Tao’s obsession in colors seems to suggest he is a fanatic in botanical gardens. But “Green Trace” shows Tao’s favors in the therapeutic effects of green that, in the nature he loves with such passions, the vastness of the ocean and the extensive mountains soothes and relaxes him. This painting returns to his abstractist ideas and is an highly organic work of well structured textures. There’s also “The Infinite of Infinity,” the discovery of profound, mysterious galaxy from black glazed tea bowls of Song China; it’s mystical, made with boundless and profound concepts, bringing forth a fascination of the infinity of the universe. Tao’s ten sketches named after the series “The Spirit” stand from his oil paintings with full of the beauty of the lines combined with human’s physical structure; they display the beauty of the mixture of reality and imagination into two-dimensional space.
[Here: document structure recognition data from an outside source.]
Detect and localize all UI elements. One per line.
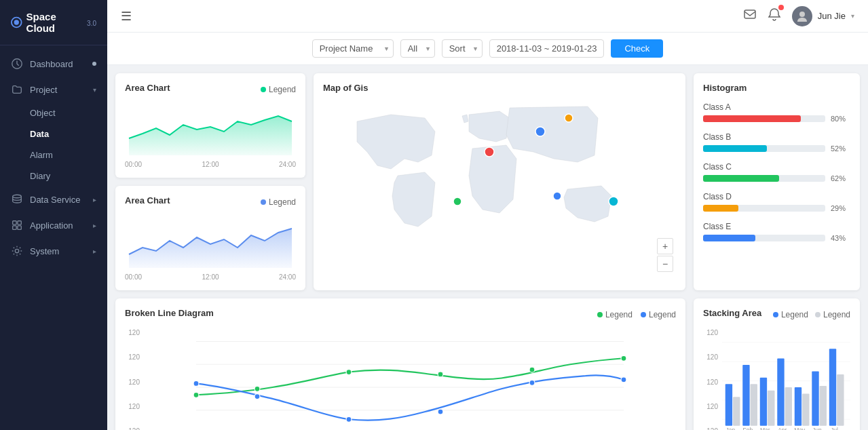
project-arrow: ▾	[93, 86, 96, 94]
all-select-wrapper: All ▾	[400, 39, 435, 58]
sidebar-item-system[interactable]: System ▸	[0, 238, 107, 264]
svg-rect-52	[820, 386, 827, 426]
broken-line-header: Broken Line Diagram Legend Legend	[125, 308, 676, 321]
hist-d-fill	[703, 205, 738, 212]
map-zoom-in[interactable]: +	[657, 238, 673, 254]
sidebar-item-data[interactable]: Data	[0, 123, 107, 144]
svg-text:Jun: Jun	[812, 427, 822, 430]
sidebar-item-dashboard[interactable]: Dashboard	[0, 51, 107, 77]
svg-point-23	[254, 394, 260, 399]
map-point-blue-1	[535, 127, 545, 136]
stacking-svg-container: Jan Feb Mar Apr May Jun Jul	[722, 326, 850, 430]
user-name: Jun Jie	[818, 11, 846, 21]
svg-text:Apr: Apr	[778, 427, 787, 430]
project-name-select[interactable]: Project Name	[312, 39, 394, 58]
sidebar-item-application[interactable]: Application ▸	[0, 212, 107, 238]
map-header: Map of Gis	[323, 83, 676, 96]
hist-b-pct: 52%	[831, 144, 846, 153]
hist-c-inner: 62%	[703, 174, 850, 182]
stacking-y-label: 120	[703, 427, 718, 430]
area-chart-1-header: Area Chart Legend	[125, 83, 296, 96]
stacking-legend2-dot	[815, 312, 820, 317]
sidebar-item-diary[interactable]: Diary	[0, 165, 107, 187]
svg-text:Mar: Mar	[760, 427, 770, 430]
hist-row-a: Class A 80%	[703, 102, 850, 123]
hist-b-bg	[703, 145, 825, 152]
map-container: + −	[323, 101, 676, 277]
stacking-legend2-label: Legend	[823, 310, 850, 319]
hamburger-button[interactable]: ☰	[121, 9, 132, 24]
map-zoom-out[interactable]: −	[657, 256, 673, 272]
header: ☰ Jun Jie ▾	[107, 0, 868, 33]
dashboard-label: Dashboard	[30, 59, 73, 69]
svg-rect-54	[837, 374, 844, 426]
svg-rect-44	[751, 384, 757, 425]
hist-b-inner: 52%	[703, 144, 850, 153]
alarm-label: Alarm	[30, 150, 53, 160]
hist-d-pct: 29%	[831, 204, 846, 212]
hist-row-e: Class E 43%	[703, 222, 850, 242]
stacking-legend1-dot	[773, 312, 778, 317]
mail-button[interactable]	[743, 7, 757, 24]
mail-icon	[743, 7, 757, 21]
svg-point-10	[799, 12, 805, 17]
area-chart-1-svg	[125, 101, 296, 155]
hist-row-b: Class B 52%	[703, 132, 850, 153]
sidebar-logo: Space Cloud 3.0	[0, 0, 107, 45]
broken-legend1-label: Legend	[605, 310, 633, 319]
area-chart-1-xaxis: 00:00 12:00 24:00	[125, 161, 296, 168]
map-point-green	[453, 197, 461, 206]
svg-point-17	[254, 386, 260, 391]
all-select[interactable]: All	[400, 39, 435, 58]
check-button[interactable]: Check	[611, 39, 663, 58]
notification-button[interactable]	[768, 7, 781, 24]
stacking-y-axis: 120 120 120 120 120	[703, 326, 722, 430]
axis-label: 24:00	[279, 161, 296, 168]
area-chart-1-legend: Legend	[261, 85, 296, 94]
svg-point-27	[621, 377, 626, 383]
folder-icon	[11, 83, 23, 96]
project-label: Project	[30, 85, 57, 95]
hist-d-bg	[703, 205, 825, 212]
sidebar: Space Cloud 3.0 Dashboard Project ▾ Obje…	[0, 0, 107, 430]
svg-rect-42	[733, 397, 740, 426]
svg-text:Feb: Feb	[742, 427, 753, 430]
stacking-legend1-label: Legend	[781, 310, 808, 319]
sort-select[interactable]: Sort	[442, 39, 483, 58]
database-icon	[11, 193, 23, 206]
toolbar: Project Name ▾ All ▾ Sort ▾ 2018-11-03 ~…	[107, 33, 868, 65]
svg-rect-6	[13, 226, 16, 229]
broken-line-chart-area: 120 120 120 120 120	[125, 326, 676, 430]
axis-label: 12:00	[202, 161, 219, 168]
y-label: 120	[125, 403, 140, 410]
sidebar-item-project[interactable]: Project ▾	[0, 77, 107, 102]
hist-c-fill	[703, 175, 779, 182]
application-label: Application	[30, 220, 73, 231]
y-label: 120	[125, 427, 140, 430]
svg-rect-46	[768, 391, 774, 426]
user-menu[interactable]: Jun Jie ▾	[792, 6, 854, 26]
area-chart-1-title: Area Chart	[125, 83, 170, 93]
svg-rect-5	[18, 221, 21, 224]
histogram-title: Histogram	[703, 83, 850, 93]
stacking-area-title: Stacking Area	[703, 308, 761, 318]
sidebar-item-object[interactable]: Object	[0, 102, 107, 123]
project-name-select-wrapper: Project Name ▾	[312, 39, 394, 58]
hist-a-pct: 80%	[831, 115, 846, 123]
sidebar-item-data-service[interactable]: Data Service ▸	[0, 187, 107, 212]
hist-d-inner: 29%	[703, 204, 850, 212]
svg-rect-49	[795, 387, 801, 426]
svg-point-18	[346, 370, 352, 375]
hist-a-inner: 80%	[703, 115, 850, 123]
axis-label: 00:00	[125, 161, 142, 168]
stacking-legend2: Legend	[815, 310, 850, 319]
svg-text:Jan: Jan	[725, 427, 735, 430]
date-range-input[interactable]: 2018-11-03 ~ 2019-01-23	[489, 39, 605, 58]
stacking-bar-svg: Jan Feb Mar Apr May Jun Jul	[722, 326, 850, 430]
map-point-red	[485, 147, 494, 157]
avatar-icon	[795, 9, 809, 23]
svg-point-3	[13, 195, 22, 198]
dashboard-dot	[92, 62, 96, 66]
svg-point-26	[529, 380, 535, 385]
sidebar-item-alarm[interactable]: Alarm	[0, 144, 107, 165]
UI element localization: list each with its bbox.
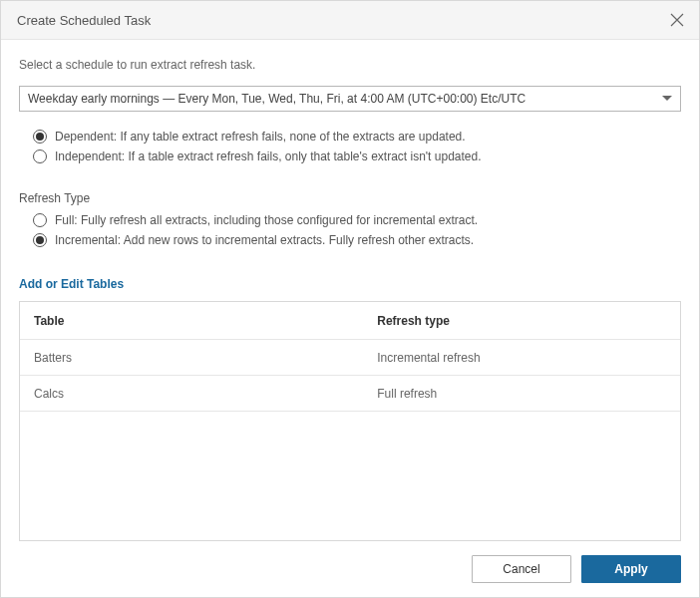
refresh-type-cell: Full refresh <box>363 387 680 401</box>
add-edit-tables-link[interactable]: Add or Edit Tables <box>19 277 681 291</box>
instruction-text: Select a schedule to run extract refresh… <box>19 58 681 72</box>
radio-independent[interactable]: Independent: If a table extract refresh … <box>33 150 681 163</box>
radio-dependent[interactable]: Dependent: If any table extract refresh … <box>33 130 681 144</box>
cancel-button[interactable]: Cancel <box>472 555 571 583</box>
radio-label: Full: Fully refresh all extracts, includ… <box>55 213 478 227</box>
dialog-create-scheduled-task: Create Scheduled Task Select a schedule … <box>0 0 700 598</box>
column-header-refresh-type: Refresh type <box>363 314 680 328</box>
table-name-cell: Calcs <box>20 387 363 401</box>
table-header-row: Table Refresh type <box>20 302 680 340</box>
table-row: Calcs Full refresh <box>20 376 680 412</box>
radio-icon <box>33 233 47 247</box>
radio-full[interactable]: Full: Fully refresh all extracts, includ… <box>33 213 681 227</box>
radio-label: Dependent: If any table extract refresh … <box>55 130 466 144</box>
radio-icon <box>33 130 47 144</box>
dependency-radio-group: Dependent: If any table extract refresh … <box>33 130 681 169</box>
table-name-cell: Batters <box>20 351 363 365</box>
radio-icon <box>33 150 47 163</box>
table-row: Batters Incremental refresh <box>20 340 680 376</box>
dialog-title: Create Scheduled Task <box>17 13 151 28</box>
dialog-titlebar: Create Scheduled Task <box>1 1 699 40</box>
dialog-content: Select a schedule to run extract refresh… <box>1 40 699 541</box>
dialog-footer: Cancel Apply <box>1 541 699 597</box>
schedule-dropdown[interactable]: Weekday early mornings — Every Mon, Tue,… <box>19 86 681 112</box>
tables-list: Table Refresh type Batters Incremental r… <box>19 301 681 541</box>
refresh-type-cell: Incremental refresh <box>363 351 680 365</box>
close-icon[interactable] <box>667 10 687 30</box>
refresh-type-radio-group: Full: Fully refresh all extracts, includ… <box>33 213 681 253</box>
chevron-down-icon <box>662 96 672 102</box>
radio-incremental[interactable]: Incremental: Add new rows to incremental… <box>33 233 681 247</box>
apply-button[interactable]: Apply <box>581 555 681 583</box>
schedule-selected-value: Weekday early mornings — Every Mon, Tue,… <box>28 92 525 106</box>
radio-label: Independent: If a table extract refresh … <box>55 150 482 163</box>
radio-label: Incremental: Add new rows to incremental… <box>55 233 474 247</box>
column-header-table: Table <box>20 314 363 328</box>
radio-icon <box>33 213 47 227</box>
refresh-type-heading: Refresh Type <box>19 191 681 205</box>
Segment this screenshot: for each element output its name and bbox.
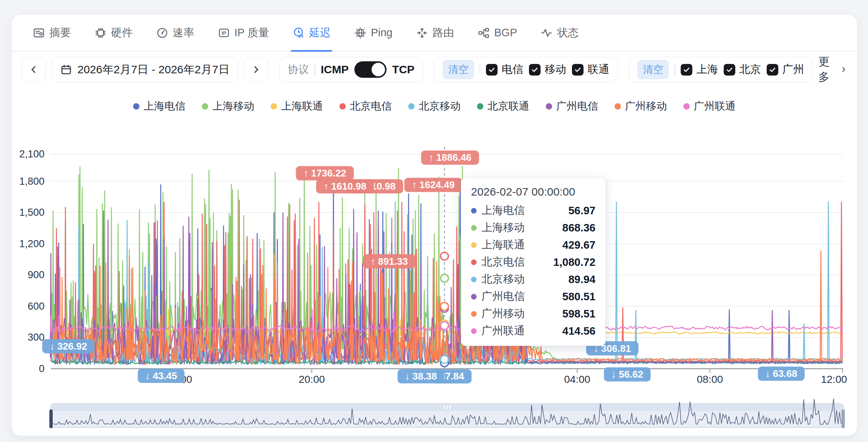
legend-label: 北京联通	[487, 99, 529, 113]
legend-label: 广州移动	[625, 99, 667, 113]
series-value: 56.97	[568, 205, 595, 217]
x-axis-label: 20:00	[299, 374, 325, 385]
legend-item[interactable]: 北京联通	[477, 99, 529, 113]
series-dot	[471, 277, 477, 282]
tab-label: IP 质量	[234, 25, 269, 40]
checkbox-label: 上海	[696, 62, 718, 77]
series-line-6	[50, 209, 843, 364]
protocol-option-icmp[interactable]: ICMP	[321, 63, 349, 76]
max-marker	[296, 166, 354, 180]
tab-label: 状态	[557, 25, 579, 40]
protocol-card: 协议 ICMP TCP	[279, 57, 423, 82]
checkbox-beijing[interactable]: 北京	[724, 62, 761, 77]
brush-grip-icon[interactable]	[444, 405, 445, 409]
more-button[interactable]: 更多	[818, 54, 847, 85]
max-marker-label: ↑ 891.33	[370, 256, 408, 267]
x-axis-label: 00:00	[431, 374, 458, 385]
tooltip-row: 上海移动868.36	[471, 219, 595, 236]
speed-icon	[156, 27, 169, 39]
legend-item[interactable]: 北京电信	[339, 99, 392, 113]
route-icon	[416, 27, 428, 39]
checkbox-telecom[interactable]: 电信	[486, 62, 523, 77]
date-range-picker[interactable]: 2026年2月7日 - 2026年2月7日	[52, 57, 238, 82]
protocol-label: 协议	[288, 62, 309, 77]
brush-right-handle[interactable]	[841, 409, 845, 428]
series-line-5	[51, 361, 843, 364]
series-value: 1,080.72	[553, 256, 595, 268]
max-marker-label: ↑ 1736.22	[304, 168, 346, 179]
y-axis-label: 1,200	[19, 238, 44, 249]
tab-bgp[interactable]: BGP	[477, 15, 517, 51]
series-dot	[471, 242, 477, 248]
tooltip-row: 上海联通429.67	[471, 236, 595, 254]
max-marker-label: ↑ 1886.46	[429, 152, 471, 163]
next-date-button[interactable]	[244, 57, 268, 82]
brush-header[interactable]	[51, 403, 843, 411]
tab-latency[interactable]: 24 延迟	[292, 15, 331, 51]
max-marker-label: ↑ 1610.98	[353, 181, 395, 192]
min-marker-label: ↓ 326.92	[50, 341, 87, 352]
brush-grip-icon[interactable]	[447, 405, 448, 409]
tab-ping[interactable]: Ping	[354, 15, 393, 51]
toggle-knob	[372, 63, 385, 76]
tab-hardware[interactable]: 硬件	[94, 15, 133, 51]
brush-grip-icon[interactable]	[450, 405, 451, 409]
legend-label: 广州电信	[556, 99, 598, 113]
series-dot	[471, 294, 477, 300]
checkbox-unicom[interactable]: 联通	[572, 62, 609, 77]
series-line-7	[51, 251, 843, 364]
legend-item[interactable]: 广州联通	[683, 99, 736, 113]
brush-left-handle[interactable]	[49, 409, 53, 428]
legend-label: 广州联通	[694, 99, 736, 113]
datazoom-brush[interactable]	[49, 399, 845, 428]
series-dot	[471, 208, 477, 214]
min-marker	[138, 369, 185, 383]
tab-summary[interactable]: 摘要	[33, 15, 71, 51]
controls-row: 2026年2月7日 - 2026年2月7日 协议 ICMP TCP 清空 电信 …	[21, 57, 847, 82]
x-axis-label: 12:00	[821, 374, 847, 385]
tab-speed[interactable]: 速率	[156, 15, 194, 51]
legend-label: 上海移动	[212, 99, 254, 113]
tab-ip-quality[interactable]: IP IP 质量	[218, 15, 269, 51]
x-axis-label: 04:00	[564, 374, 590, 385]
max-marker	[345, 179, 403, 193]
legend-item[interactable]: 北京移动	[408, 99, 461, 113]
protocol-option-tcp[interactable]: TCP	[392, 63, 415, 76]
prev-date-button[interactable]	[21, 57, 46, 82]
x-axis-label: 16:00	[166, 374, 192, 385]
legend-dot	[408, 103, 415, 110]
checkbox-guangzhou[interactable]: 广州	[767, 62, 804, 77]
protocol-toggle[interactable]	[354, 61, 387, 78]
divider	[674, 64, 675, 75]
legend-item[interactable]: 上海移动	[202, 99, 254, 113]
legend-item[interactable]: 广州电信	[546, 99, 598, 113]
y-axis-label: 0	[39, 363, 44, 374]
series-dot	[471, 260, 477, 265]
y-axis-label: 1,800	[19, 176, 44, 187]
legend-dot	[202, 103, 208, 110]
x-axis-label: 08:00	[697, 374, 723, 385]
checkbox-shanghai[interactable]: 上海	[681, 62, 718, 77]
hover-point	[441, 355, 449, 363]
checkbox-mobile[interactable]: 移动	[529, 62, 566, 77]
series-name: 广州联通	[481, 323, 525, 338]
tooltip-row: 广州移动598.51	[471, 305, 595, 322]
legend-item[interactable]: 上海电信	[133, 99, 185, 113]
region-clear-button[interactable]: 清空	[637, 60, 669, 79]
checkbox-checked-icon	[681, 64, 692, 76]
tooltip-row: 上海电信56.97	[471, 202, 595, 219]
date-range-label: 2026年2月7日 - 2026年2月7日	[77, 62, 230, 77]
checkbox-checked-icon	[572, 64, 584, 76]
min-marker	[42, 339, 95, 353]
isp-clear-button[interactable]: 清空	[443, 60, 474, 79]
legend-item[interactable]: 广州移动	[615, 99, 667, 113]
checkbox-label: 电信	[502, 62, 523, 77]
tab-route[interactable]: 路由	[416, 15, 454, 51]
bgp-icon	[477, 27, 490, 39]
tab-status[interactable]: 状态	[540, 15, 579, 51]
brush-track[interactable]	[51, 403, 843, 427]
series-dot	[471, 225, 477, 231]
divider	[480, 64, 480, 75]
legend-item[interactable]: 上海联通	[271, 99, 323, 113]
series-name: 上海电信	[481, 203, 525, 218]
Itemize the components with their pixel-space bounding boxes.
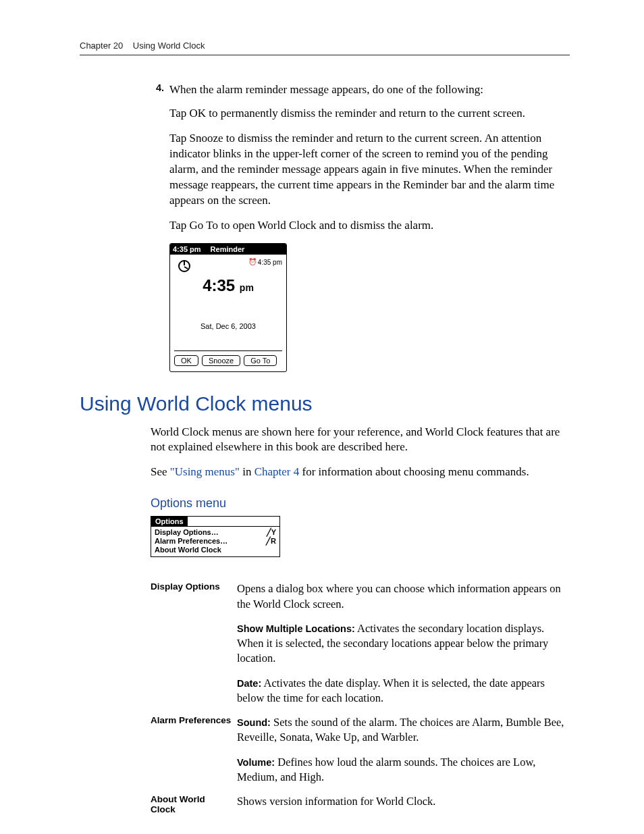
- ok-button[interactable]: OK: [174, 355, 198, 366]
- paragraph-ok: Tap OK to permanently dismiss the remind…: [169, 106, 570, 122]
- term-display-options: Display Options: [151, 577, 237, 617]
- options-definitions: Display Options Opens a dialog box where…: [151, 577, 570, 820]
- desc-display-options-1: Opens a dialog box where you can choose …: [237, 577, 570, 617]
- desc-about-world-clock: Shows version information for World Cloc…: [237, 790, 570, 820]
- options-menu-screenshot: Options Display Options… ╱Y Alarm Prefer…: [151, 516, 280, 557]
- alarm-time: 4:35 pm: [258, 259, 282, 266]
- menu-item-display-options[interactable]: Display Options… ╱Y: [155, 528, 276, 537]
- titlebar-label: Reminder: [211, 245, 245, 253]
- menu-item-alarm-preferences[interactable]: Alarm Preferences… ╱R: [155, 537, 276, 546]
- step-4: 4. When the alarm reminder message appea…: [151, 82, 570, 98]
- paragraph-goto: Tap Go To to open World Clock and to dis…: [169, 218, 570, 234]
- heading-options-menu: Options menu: [151, 496, 570, 511]
- chapter-title: Using World Clock: [133, 41, 205, 51]
- clock-icon: [177, 259, 192, 273]
- term-about-world-clock: About World Clock: [151, 790, 237, 820]
- menu-item-about-world-clock[interactable]: About World Clock: [155, 546, 276, 554]
- titlebar-time: 4:35 pm: [173, 245, 201, 253]
- paragraph-snooze: Tap Snooze to dismiss the reminder and r…: [169, 131, 570, 209]
- desc-alarm-preferences-2: Volume: Defines how loud the alarm sound…: [237, 751, 570, 791]
- chapter-label: Chapter 20: [80, 41, 123, 51]
- desc-display-options-2: Show Multiple Locations: Activates the s…: [237, 617, 570, 672]
- reminder-screenshot: 4:35 pm Reminder ⏰ 4:35 pm 4:35 pm Sat, …: [169, 243, 287, 372]
- menu-title-options[interactable]: Options: [151, 517, 188, 526]
- intro-paragraph: World Clock menus are shown here for you…: [151, 425, 570, 456]
- term-alarm-preferences: Alarm Preferences: [151, 711, 237, 751]
- step-number: 4.: [151, 82, 164, 93]
- link-using-menus[interactable]: "Using menus": [170, 465, 240, 478]
- alarm-icon: ⏰: [248, 259, 257, 265]
- page-header: Chapter 20 Using World Clock: [80, 41, 570, 55]
- reminder-big-time: 4:35 pm: [174, 276, 282, 295]
- link-chapter-4[interactable]: Chapter 4: [254, 465, 300, 478]
- reminder-titlebar: 4:35 pm Reminder: [170, 244, 286, 255]
- see-paragraph: See "Using menus" in Chapter 4 for infor…: [151, 465, 570, 480]
- step-text: When the alarm reminder message appears,…: [169, 82, 483, 98]
- desc-display-options-3: Date: Activates the date display. When i…: [237, 672, 570, 712]
- desc-alarm-preferences-1: Sound: Sets the sound of the alarm. The …: [237, 711, 570, 751]
- goto-button[interactable]: Go To: [244, 355, 277, 366]
- reminder-date: Sat, Dec 6, 2003: [174, 322, 282, 330]
- heading-using-menus: Using World Clock menus: [80, 392, 570, 415]
- snooze-button[interactable]: Snooze: [202, 355, 240, 366]
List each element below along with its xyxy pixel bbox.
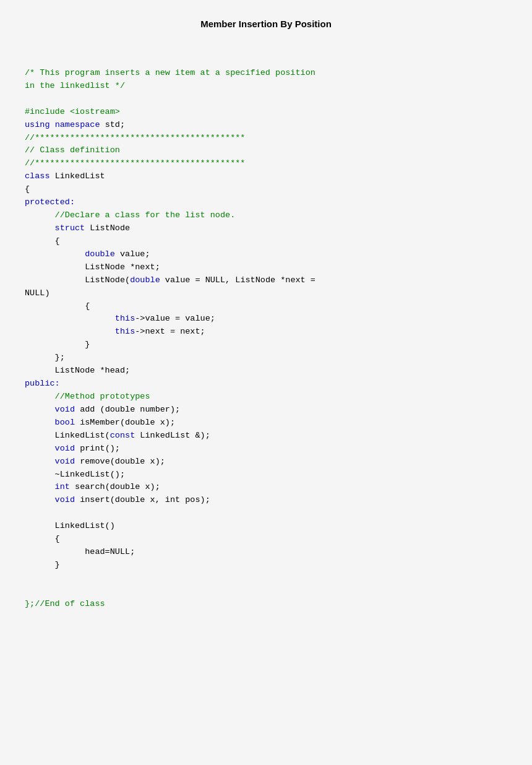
code-void-print: void print(); bbox=[25, 444, 120, 453]
code-listnode-ctor: ListNode(double value = NULL, ListNode *… bbox=[25, 275, 315, 285]
code-struct-end: }; bbox=[25, 353, 65, 362]
code-public: public: bbox=[25, 379, 60, 388]
code-void-remove: void remove(double x); bbox=[25, 457, 165, 466]
code-int-search: int search(double x); bbox=[25, 482, 160, 491]
code-double-value: double value; bbox=[25, 249, 150, 259]
code-method-comment: //Method prototypes bbox=[25, 392, 150, 401]
code-struct-brace-open: { bbox=[25, 236, 60, 246]
code-protected: protected: bbox=[25, 197, 75, 207]
code-class-def-comment: // Class definition bbox=[25, 145, 120, 155]
code-divider-1: //**************************************… bbox=[25, 133, 245, 142]
code-using: using namespace std; bbox=[25, 120, 125, 129]
code-ctor-brace-close: } bbox=[25, 340, 90, 349]
code-head-decl: ListNode *head; bbox=[25, 366, 130, 375]
code-struct-decl: struct ListNode bbox=[25, 223, 130, 233]
code-this-value: this->value = value; bbox=[25, 314, 215, 323]
code-class-end: };//End of class bbox=[25, 599, 105, 608]
code-void-add: void add (double number); bbox=[25, 405, 180, 414]
code-default-ctor: LinkedList() bbox=[25, 521, 115, 530]
code-block: /* This program inserts a new item at a … bbox=[25, 54, 507, 624]
code-preprocessor: #include <iostream> bbox=[25, 107, 120, 116]
code-destructor: ~LinkedList(); bbox=[25, 470, 125, 479]
code-head-null: head=NULL; bbox=[25, 547, 135, 556]
code-class-decl: class LinkedList bbox=[25, 171, 105, 181]
code-brace-open: { bbox=[25, 184, 30, 194]
code-struct-comment: //Declare a class for the list node. bbox=[25, 210, 235, 220]
code-ctor-brace-open: { bbox=[25, 301, 90, 311]
code-divider-2: //**************************************… bbox=[25, 158, 245, 168]
code-default-ctor-brace: { bbox=[25, 534, 60, 543]
page-title: Member Insertion By Position bbox=[25, 19, 507, 29]
code-default-ctor-close: } bbox=[25, 560, 60, 569]
code-comment-1: /* This program inserts a new item at a … bbox=[25, 68, 315, 90]
code-bool-ismember: bool isMember(double x); bbox=[25, 418, 175, 427]
code-copy-ctor: LinkedList(const LinkedList &); bbox=[25, 431, 210, 440]
page-container: Member Insertion By Position /* This pro… bbox=[0, 0, 532, 765]
code-void-insert: void insert(double x, int pos); bbox=[25, 495, 210, 504]
code-listnode-next: ListNode *next; bbox=[25, 262, 160, 272]
code-this-next: this->next = next; bbox=[25, 327, 205, 336]
code-null: NULL) bbox=[25, 288, 50, 298]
As a collector Tao is hopeless. He’s into buddhist statues, folk art, Taoist artifact, documents and files; he’s also a treasure hunter in flea markets and used bookstores; moreover, he’s a pioneer in curating and critiquing for young artists. He roams and strolls between clear and obscure tracks of time, flows of light and shadow; at times he may appear in a rush, absorbing the remnants of time, observing light, the dialogue between shapes and lanes of a backyard, and the alone texture of a deserted object. Tao collects them like a kind poet of time, who also enjoys taking pictures as he pleases, and his painting would emerge like light composing on photographs. Hence, Tao’s paintings are seldom dark or grey, as his memories tend not to concern changes over time; there’s neither sorrow, obscurity, nor bewilderment.
All in all, there’s warmth in Tao Wen-Yueh’s art. The partition of space, the touches, the textures and the colors on Tao’s frames particularly bring to mind his passion in antiques. Tao the collector has such impact on Tao the painter, that the antiques he collects are transformed into his paintings in their enigmatic aura, their somehow worn conditions and their insights, all through the long journey of time and space. And Tao’s attachment to the antiques and folk art is not reflected in their material look but in colors, as we see him rarely engage in realist styles except for his younger times, before he traveled abroad, when Tao used to be influenced by Taiwan’s hsiang-tu realism and made a few paintings of the sort. Today he becomes more of a eulogist of the shapes and colors in ordinary life. From his youth to the present day; from realistic, nostalgic formation inspired by hsiang-tu literature, semiotic sketches in personal journals, amazing experimental sketches at R.O.C.’s International Biennial Print Exhibition, to moving back and teaching. Today Tao’s art grows into a vocabulary of abstract signs, and his efforts deserve cheers and applauses.